● What you will do
The entries follow. Copy every line in which "with" appears.
■ ■ ■
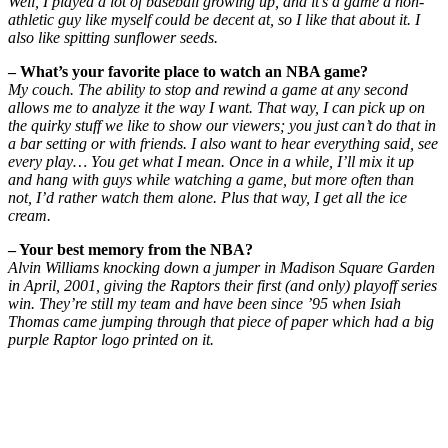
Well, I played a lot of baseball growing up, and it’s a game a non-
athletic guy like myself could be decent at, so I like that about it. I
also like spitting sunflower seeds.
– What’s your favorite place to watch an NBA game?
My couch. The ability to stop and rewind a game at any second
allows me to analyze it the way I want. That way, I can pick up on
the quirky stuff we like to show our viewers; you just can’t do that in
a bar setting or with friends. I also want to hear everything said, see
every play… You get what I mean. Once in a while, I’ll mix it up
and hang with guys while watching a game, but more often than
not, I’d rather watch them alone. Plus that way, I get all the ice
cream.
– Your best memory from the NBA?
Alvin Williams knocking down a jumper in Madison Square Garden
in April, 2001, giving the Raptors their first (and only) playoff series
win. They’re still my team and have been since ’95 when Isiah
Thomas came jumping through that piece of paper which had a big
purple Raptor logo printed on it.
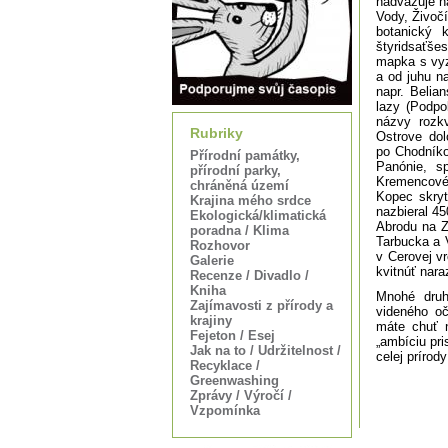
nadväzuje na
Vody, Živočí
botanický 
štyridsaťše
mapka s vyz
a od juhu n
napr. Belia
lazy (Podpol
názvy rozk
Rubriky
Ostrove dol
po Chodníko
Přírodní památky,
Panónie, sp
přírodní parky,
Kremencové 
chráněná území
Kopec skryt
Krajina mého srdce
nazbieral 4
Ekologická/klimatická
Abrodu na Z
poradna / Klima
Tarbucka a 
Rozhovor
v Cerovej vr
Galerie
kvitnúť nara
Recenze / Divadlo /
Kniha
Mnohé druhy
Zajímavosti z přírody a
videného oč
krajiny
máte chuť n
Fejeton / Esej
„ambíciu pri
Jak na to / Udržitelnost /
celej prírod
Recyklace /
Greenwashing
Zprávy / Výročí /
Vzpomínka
■ ■ ■
● Solution to this problem
a bar setting or with friends. I also want to hear everything said, see
and hang with guys while watching a game, but more often than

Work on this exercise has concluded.